Material/Methods: Thirty-four patients with AD (mean age, 71.6 years; Mini-Mental State Examination [MMSE] 18), 23 with MCI (mean age, 66.2 years; MMSE, 27), and 15 normal control subjects (mean age, 69 years; MMSE, 29.5) were enrolled in the study. All subjects underwent psychiatric examination and psychological tests. PWI was performed on a 1.5-T MR unit using dynamic susceptibility contrast (DSC) method (IV contrast, 0.3 mM/kg, 5 mL/s). Cerebral blood volume (CBV) measurements relative to cerebellum (rCBV) were assessed in both hippocampi, and temporoparietal and frontal association cortices as well as in the posterior cingulate region.

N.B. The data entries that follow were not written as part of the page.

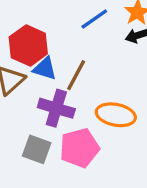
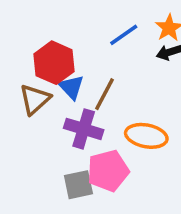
blue triangle: (45, 69) -> (71, 87), turned 30
gray square: (37, 149) -> (78, 185), moved, turned -32

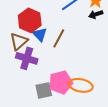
purple cross: (84, 129) -> (27, 58), moved
orange ellipse: (146, 136) -> (81, 85), moved

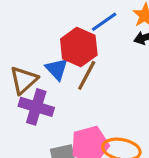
red hexagon: (30, 20) -> (79, 47), moved

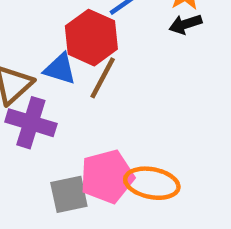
blue triangle: (57, 69) -> (60, 69), turned -30

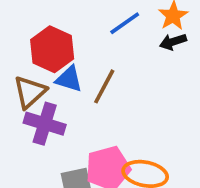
red hexagon: (91, 38) -> (52, 49), moved

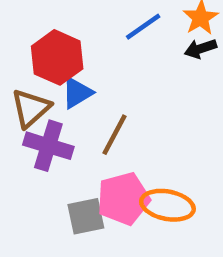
blue triangle: (69, 79) -> (77, 93), turned -48
brown line: (104, 86) -> (115, 135), moved

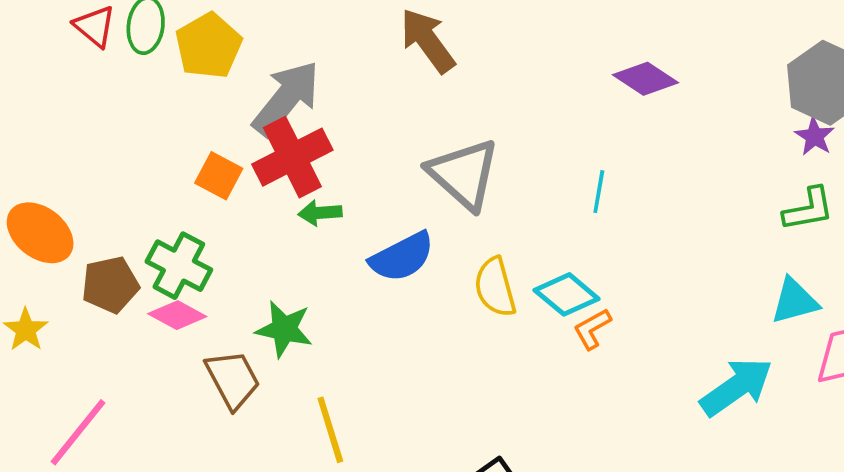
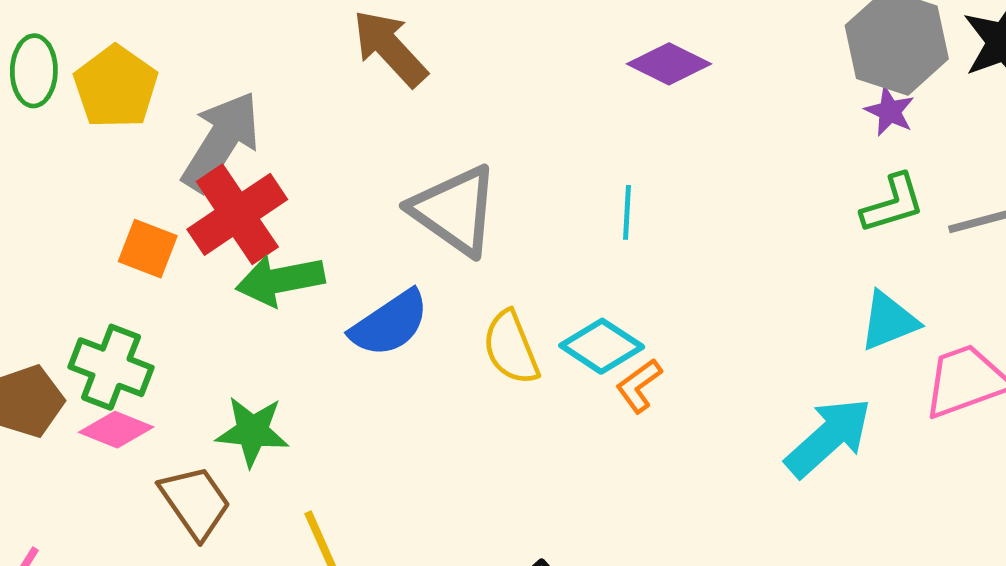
green arrow: (320, 213) -> (280, 280), size x1.6

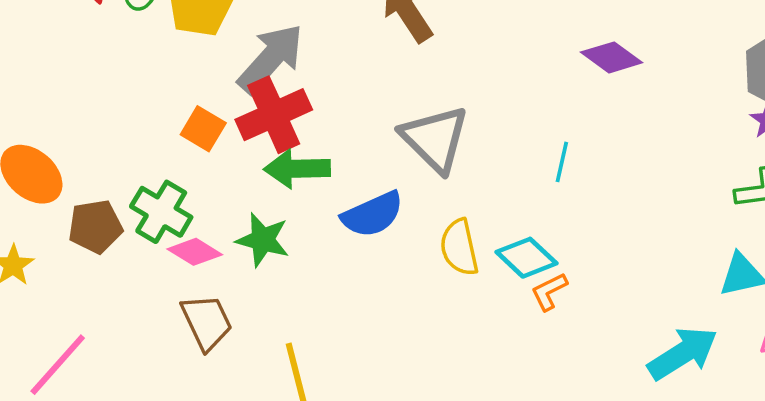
pink diamond: (116, 430) -> (195, 252), moved
green star: (252, 431) -> (263, 240), moved

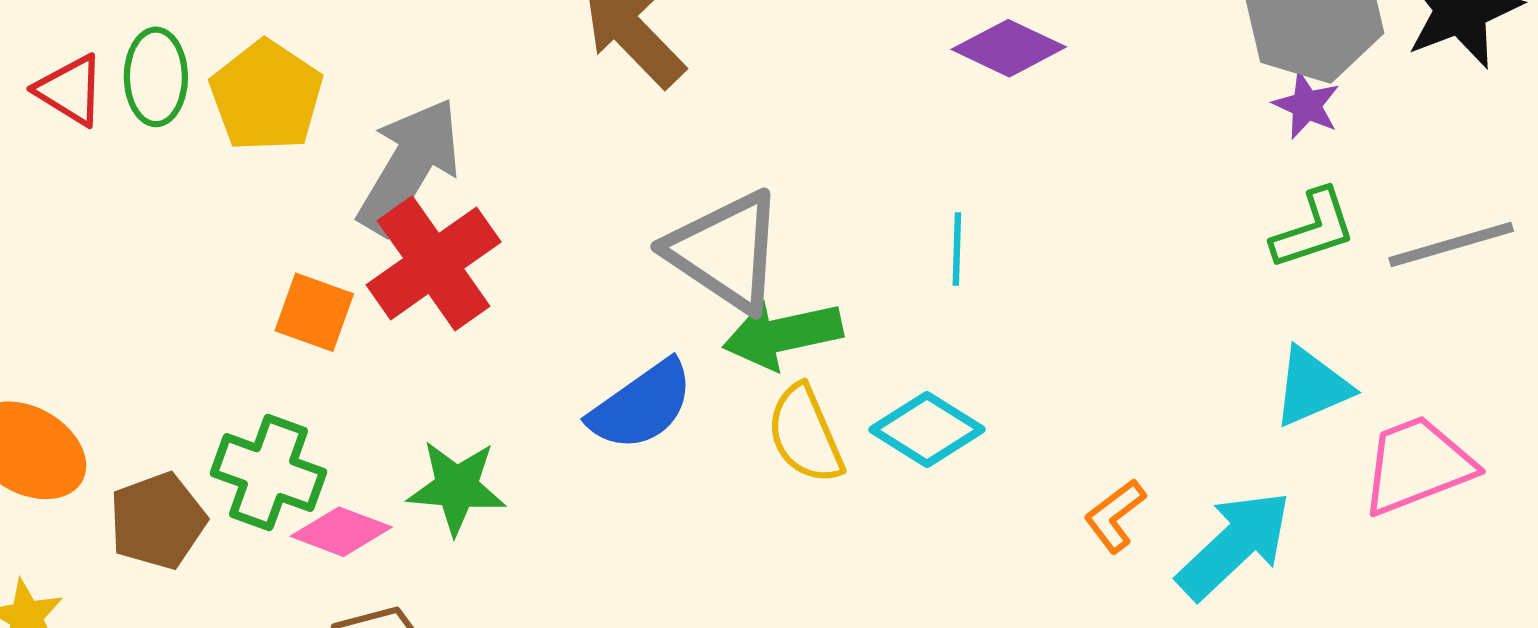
green arrow: (297, 169) -> (783, 334), moved
orange L-shape: (549, 291) -> (1115, 516), moved

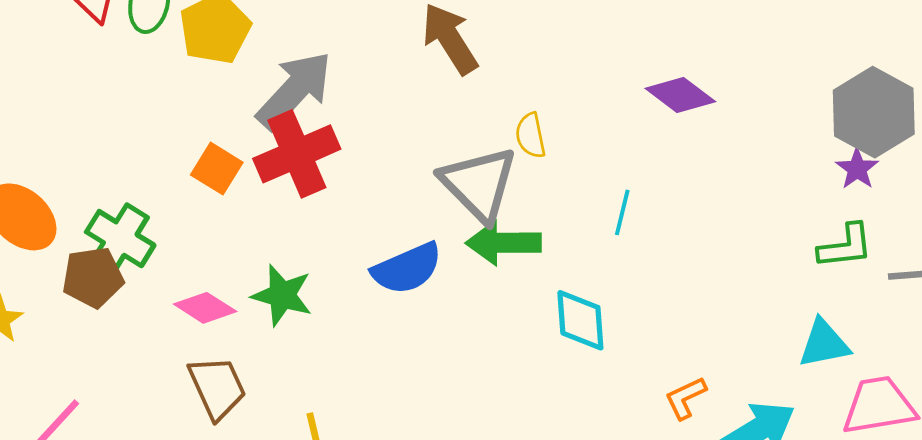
cyan diamond: (927, 429) -> (580, 320), turned 42
yellow semicircle: (805, 434) -> (531, 135), moved, size x0.7
green cross: (268, 473) -> (120, 239), moved

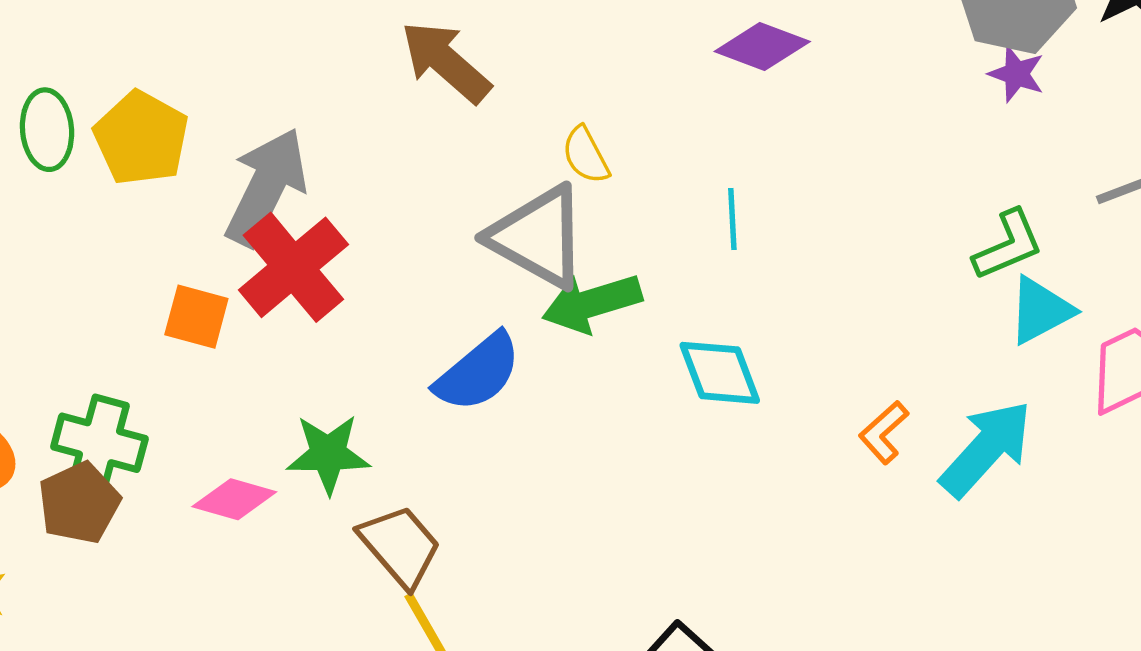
green L-shape: (845, 246) -> (1008, 245), moved
brown trapezoid: (217, 387) -> (400, 546), moved

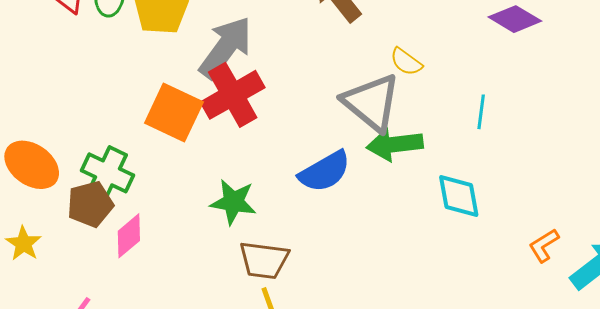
yellow semicircle: (586, 155) -> (406, 62), turned -36
orange square: (196, 317) -> (174, 112), size x1.5
pink diamond: (234, 499) -> (129, 236), moved, turned -66
brown trapezoid: (400, 546) -> (264, 260), turned 128

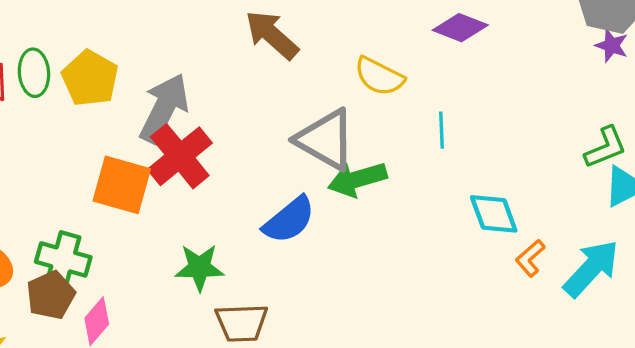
yellow semicircle: (406, 62) -> (379, 76), moved, size x1.4
cyan diamond: (459, 196) -> (494, 214), moved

Results: Significantly lower rCBV values (P<.05) were found in temporoparietal, left frontal, and posterior cingulate cortices in AD patients compared with normal control subjects and in temporoparietal cortices and posterior cingulate region compared with MCI patients. In MCI patients, significantly lower rCBV values were noticed in the left frontal and posterior cingulate cortices compared with normal control subjects.
Conclusions: Our results confirm an important role of cerebral hypoperfusion, particularly in the posterior cingulate region, in the pathogenesis of AD and MCI. Assessment of rCBV, especially in the posterior cingulate cortex, can be useful in the differential diagnosis of AD and MCI.